Houve silêncio também em relação a um absurdo ainda maior: o “mito” condicionou a liberação de recursos ao reconhecimento público dos governadores. Noutras palavras: nosso heroi pretende, desde já, que os chefes do Executivo da região convertam-se em seus cabos eleitorais, preparando terreno para 2022, quando pretende sacramentar sua gestão disputando a reeleição.
Como se ele, de maneira autocrática, pudesse definir para onde vai o dinheiro que todos os brasileiros pagam na forma de impostos. Comporta-se como se fosse o “dono” do orçamento da União. Isso é novidade só para os desinformados: a maneira heterodoxa como o “mito” manuseava verbas de gabinete era, já naquele tempo, um sinal muito eloquente.

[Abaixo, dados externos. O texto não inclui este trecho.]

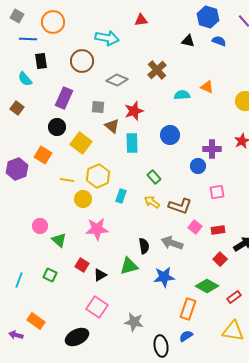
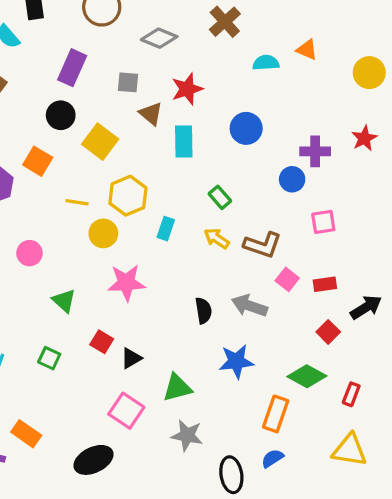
pink circle: (40, 226) -> (29, 253), moved
green triangle: (129, 266) -> (177, 388), moved
red rectangle: (234, 297) -> (351, 394), turned -32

A bizarrice soma-se a uma sucessão de declarações absurdas num intervalo curto. Preocupado em manter suas matilhas digitais mobilizadas, o “mito” fustiga-as, certo de que arreganharão os dentes em sua defesa e abocanharão as canelas dos divergentes. Por enquanto, apenas nas convulsionadas mídias sociais. Mas, da forma como o País corteja a barbárie, não se duvide que resolvam fazê-lo nas ruas.
Espertamente, o “mito” alimenta o quiproquó para levantar poeira e encobrir as patentes fragilidades do seu tumultuado governo. Afinal, concretamente, ele não tem nenhuma proposta para o Nordeste, sob nenhuma perspectiva. Aliás, é necessário ser justo: nem pro Nordeste, nem pra região nenhuma. Só que, raso, tosco e limitado intelectualmente, despeja sobre os nordestinos o volume de preconceitos que acumulou ao longo da vida.
É aí que se coloca a necessidade de lideranças que se posicionem, apontem os rumos que esse governo não consegue propor, comecem a construir uma agenda. Afinal, apesar do “mito”, o Brasil vai seguir existindo e precisará, lá adiante, se recompor do desastre que se vê aí. Desastre – justiça seja feita – que não se deve apenas ao nosso heroi. Afinal, a paralisia econômica e a crise política já estavam na praça quando ele chegou ao poder, embora venha contribuindo para tornar tudo muito pior.
O anunciado “Consórcio Nordeste” talvez seja uma iniciativa interessante que, à frente, se traduza em resultados interessantes. Mesmo embrionária, a proposta se contrapõe à aridez de ideias que marca o novo regime e a exaltada “nova política”. É pouco, mas é o que há para o momento.